Adequacy of security controls: Although low-impact bulk electric system cyber systems (BCS) make up the majority of BES cyber assets, they are generally not subject to mandatory security controls. The simultaneous loss or degradation of a large number of these systems could have a significant impact. Many commission jurisdictional hydroelectric facilities and natural gas pipelines are not subject to mandatory cybersecurity controls.
Internal network monitoring and detection: Internal monitoring of protected networks is not required by NERC critical infrastructure protection (CIP) standards; a failure to conduct monitoring can allow attackers to move laterally within “trust zones.”
Staff identified the focus areas based on a review of public and nonpublic threat reports, significant cybersecurity events impacting industrial infrastructure and CIP standards.
“Staff will continue to monitor entities’ supply chain security implementation and use of trusted connections,” staffers said in a presentation at the commission’s open meeting Thursday. “Additionally, staff will monitor entities’ adoption of new technologies and services to address cyber infrastructure implementation [including] virtualization of systems and use of cloud-computing services. Staff will continue to gather information and work with regulated entities on these issues as well as potential modifications to the CIP standards, such as the security controls for low-impact BES cyber systems.”
Staff noted that OEIS offers voluntary network architecture assessments of electric, hydroelectric, natural gas and LNG facilities, working with other federal agencies such as the Department of Homeland Security, the Transportation Security Administration and the Coast Guard.
Hydro Security, Internal Monitoring
FERC said the additional security capabilities for OEP will build on the Security Program for Hydropower Projects, created in response to the Sept. 11, 2001, terrorist attacks and revised three times since.

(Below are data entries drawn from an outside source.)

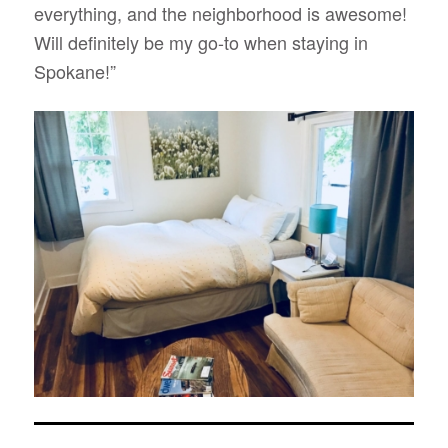
everything, and the neighborhood is awesome!
Will definitely be my go-to when staying in
Spokane!”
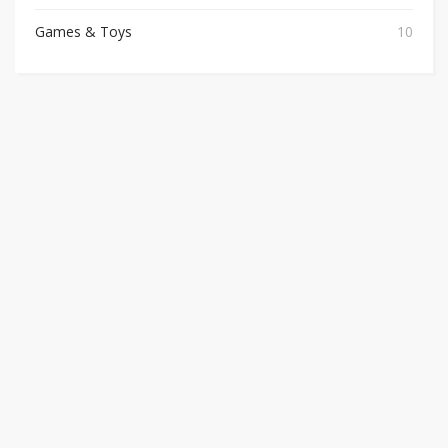
Games & Toys
10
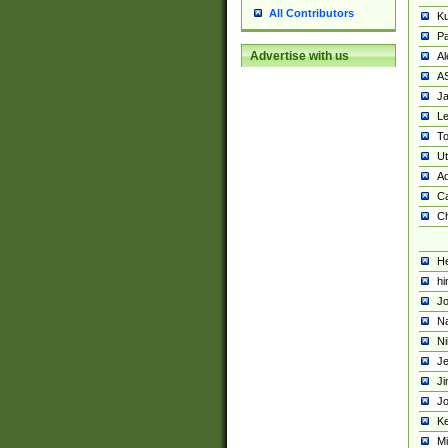
All Contributors
K
Pa
Advertise with us
Al
A
Ja
Le
To
U
Ad
Ca
Ch
He
hi
Jo
Na
Ni
Je
Ji
Jo
Ke
M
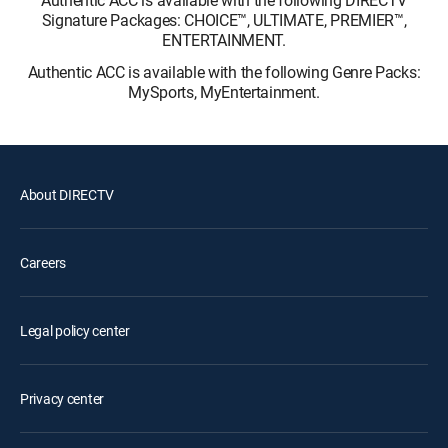
Signature Packages: CHOICE™, ULTIMATE, PREMIER™,
ENTERTAINMENT.
Authentic ACC is available with the following Genre Packs:
MySports, MyEntertainment.
About DIRECTV
Careers
Legal policy center
Privacy center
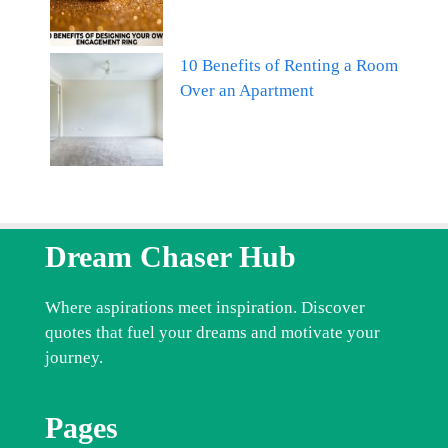
10 Benefits of Renting a Room
Over an Apartment
Dream Chaser Hub
Where aspirations meet inspiration. Discover
quotes that fuel your dreams and motivate your
journey.
Pages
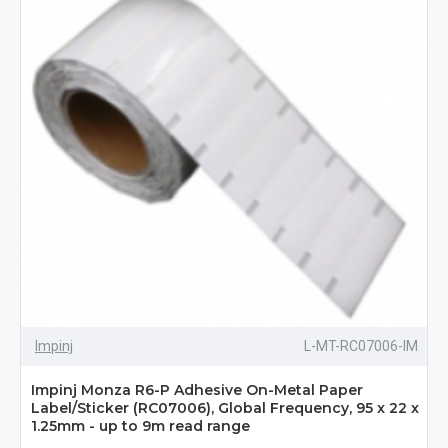
Impinj
L-MT-RC07006-IM
Impinj Monza R6-P Adhesive On-Metal Paper
Label/Sticker (RC07006), Global Frequency, 95 x 22 x
1.25mm - up to 9m read range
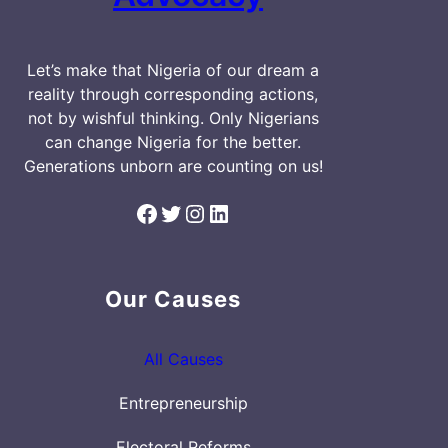
Let’s make that Nigeria of our dream a
reality through corresponding actions,
not by wishful thinking. Only Nigerians
can change Nigeria for the better.
Generations unborn are counting on us!
Facebook
Twitter
Instagram
LinkedIn
Our Causes
All Causes
Entrepreneurship
Electoral Reforms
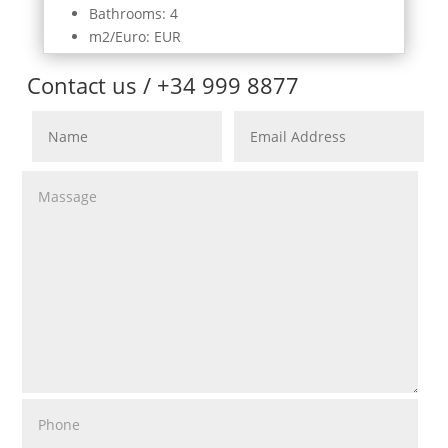
Bathrooms: 4
m2/Euro: EUR
Contact us / +34 999 8877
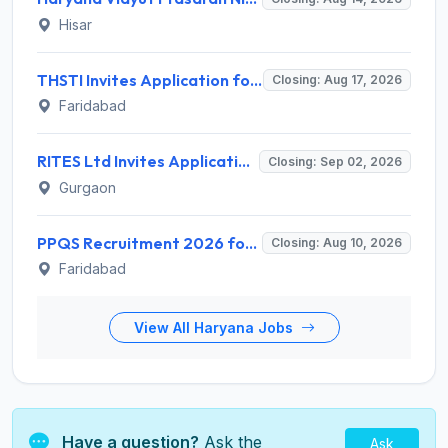
Hisar
THSTI Invites Application for Assistant Data Manager and Various Posts
Closing: Aug 17, 2026
Faridabad
RITES Ltd Invites Application for Company Secretary Recruitment 2026
Closing: Sep 02, 2026
Gurgaon
PPQS Recruitment 2026 for 6 Senior Consultant, Consultant & Other Posts – Apply @ ppqs.gov.in
Closing: Aug 10, 2026
Faridabad
View All Haryana Jobs
Have a question?
Ask the
Ask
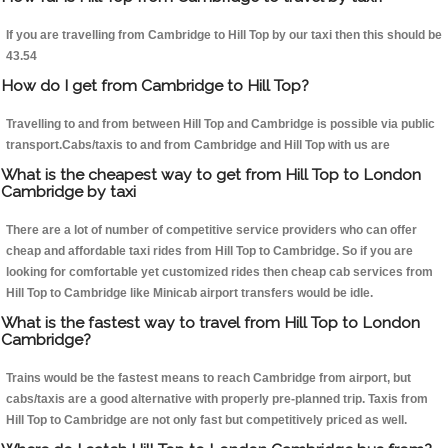
If you are travelling from Cambridge to Hill Top by our taxi then this should be
43.54
How do I get from Cambridge to Hill Top?
Travelling to and from between Hill Top and Cambridge is possible via public
transport.Cabs/taxis to and from Cambridge and Hill Top with us are
What is the cheapest way to get from Hill Top to London
Cambridge by taxi
There are a lot of number of competitive service providers who can offer
cheap and affordable taxi rides from Hill Top to Cambridge. So if you are
looking for comfortable yet customized rides then cheap cab services from
Hill Top to Cambridge like Minicab airport transfers would be idle.
What is the fastest way to travel from Hill Top to London
Cambridge?
Trains would be the fastest means to reach Cambridge from airport, but
cabs/taxis are a good alternative with properly pre-planned trip. Taxis from
Hill Top to Cambridge are not only fast but competitively priced as well.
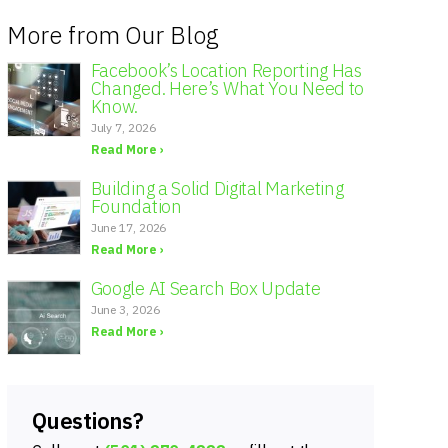
More from Our Blog
Facebook’s Location Reporting Has
Changed. Here’s What You Need to
Know.
July 7, 2026
Read More ›
Building a Solid Digital Marketing
Foundation
June 17, 2026
Read More ›
Google AI Search Box Update
June 3, 2026
Read More ›
Questions?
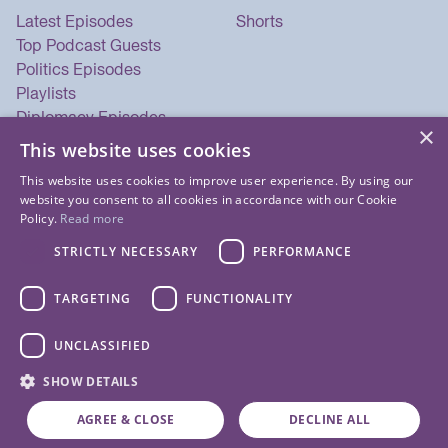
Latest Episodes
Shorts
Top Podcast Guests
Politics Episodes
Playlists
Diplomacy Episodes
×
Security Episodes
This website uses cookies
This website uses cookies to improve user experience. By using our
website you consent to all cookies in accordance with our Cookie
Policy.
Read more
STRICTLY NECESSARY
PERFORMANCE
TARGETING
FUNCTIONALITY
UNCLASSIFIED
© 2026 Listen Now Media LLC. All Rights Reserved.
SHOW DETAILS
Privacy Policy
Terms of Use
Cookie Policy
About Us
Contact Us
AGREE & CLOSE
DECLINE ALL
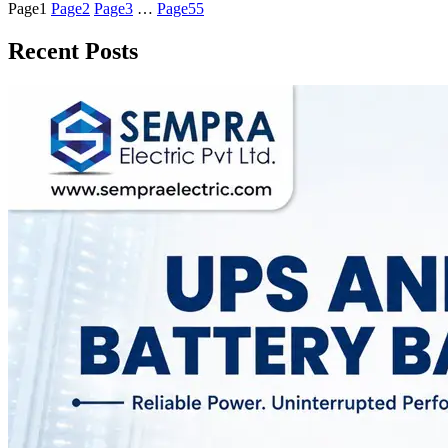
Page
1
Page
2
Page
3
…
Page
55
Recent Posts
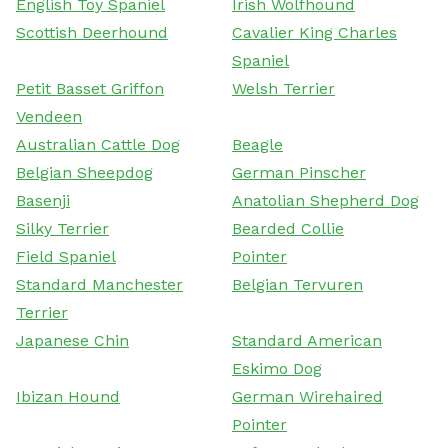
English Toy Spaniel
Irish Wolfhound
Scottish Deerhound
Cavalier King Charles
Spaniel
Petit Basset Griffon
Welsh Terrier
Vendeen
Australian Cattle Dog
Beagle
Belgian Sheepdog
German Pinscher
Basenji
Anatolian Shepherd Dog
Silky Terrier
Bearded Collie
Field Spaniel
Pointer
Standard Manchester
Belgian Tervuren
Terrier
Japanese Chin
Standard American
Eskimo Dog
Ibizan Hound
German Wirehaired
Pointer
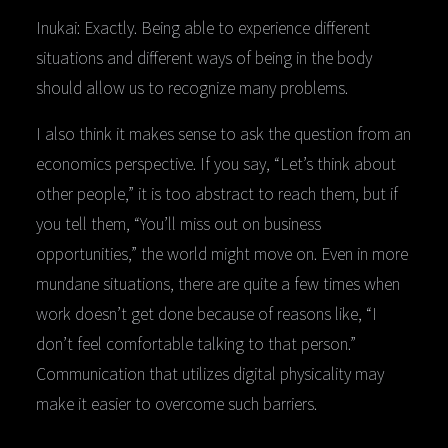
Inukai: Exactly. Being able to experience different
situations and different ways of being in the body
should allow us to recognize many problems.
I also think it makes sense to ask the question from an
economics perspective. If you say, “Let’s think about
other people,” it is too abstract to reach them, but if
you tell them, “You’ll miss out on business
opportunities,” the world might move on. Even in more
mundane situations, there are quite a few times when
work doesn’t get done because of reasons like, “I
don’t feel comfortable talking to that person.”
Communication that utilizes digital physicality may
make it easier to overcome such barriers.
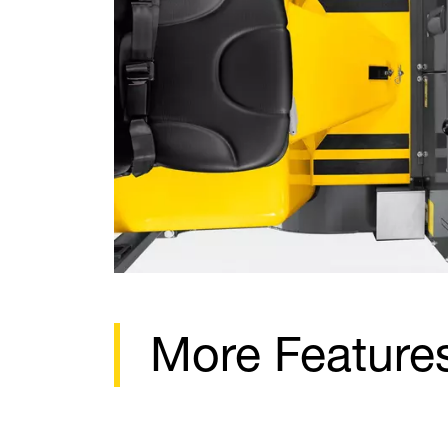
More Feature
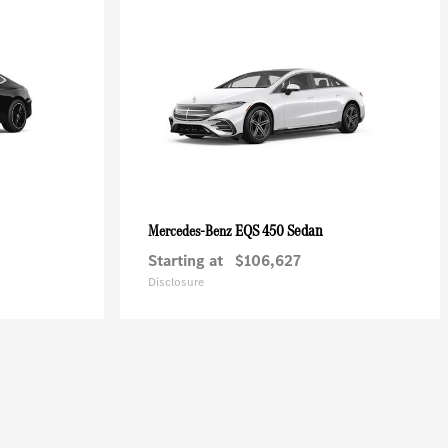
EQS 450 Sedan
Mercedes-Benz
Starting at
$106,627
Disclosure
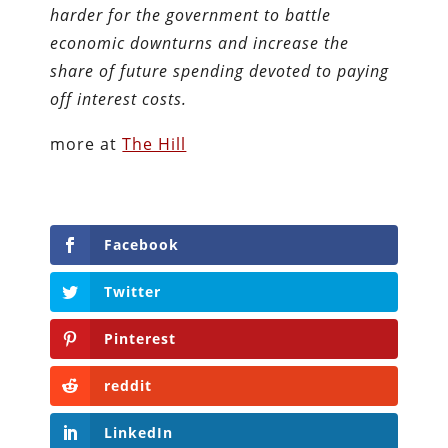
harder for the government to battle
economic downturns and increase the
share of future spending devoted to paying
off interest costs.
more at
The Hill
Facebook
Twitter
Pinterest
reddit
LinkedIn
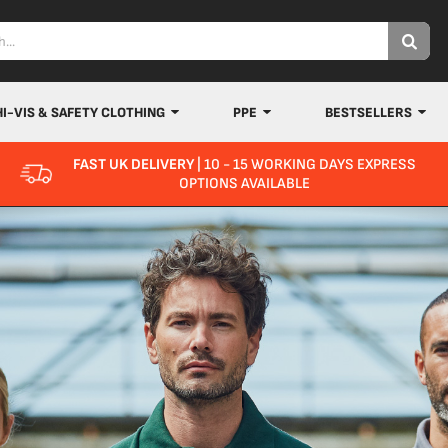
HI-VIS & SAFETY CLOTHING
PPE
BESTSELLERS
FAST UK DELIVERY
| 10 - 15 WORKING DAYS EXPRESS
OPTIONS AVAILABLE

David Capka, FERC Office of Energy Projects
“The program’s been enhanced over the years,” David Capka, director of the dam safety division, explained in response to a question from the chairman after the presentation. “However, when cybersecurity became part of the program, within OEP we had to rely heavily on experts outside our office. So, we relied on OEIS and OER to help us. And it quickly became clear that we needed in-house … expertise.”
Barry Kuehnle, FERC Office of Electric Reliability
Capka said the changes will have two benefits. “I think we’re going to have a much more robust security program with the expertise we’ve been able to bring on board. [And] we’re allowing our dam safety engineers to focus on dam safety now.”
OER’s Barry Kuehnle responded to a question from Commissioner Bernard McNamee about the need for internal network monitoring to prevent hackers from being able to make undetected lateral movement within a “trust zone.”
“If someone were to gain access [within a safety perimeter] — suppose they come in with a supply chain attack where you purchase a piece of equipment with a back door in it — you put that into the network, now it’s an authenticated piece of equipment … that potentially may end up … communicating with other equipment within that network,” Kuehnle said. “If you’re … looking for anomalies … you can catch that quicker and you’re able to address any type of security concerns.”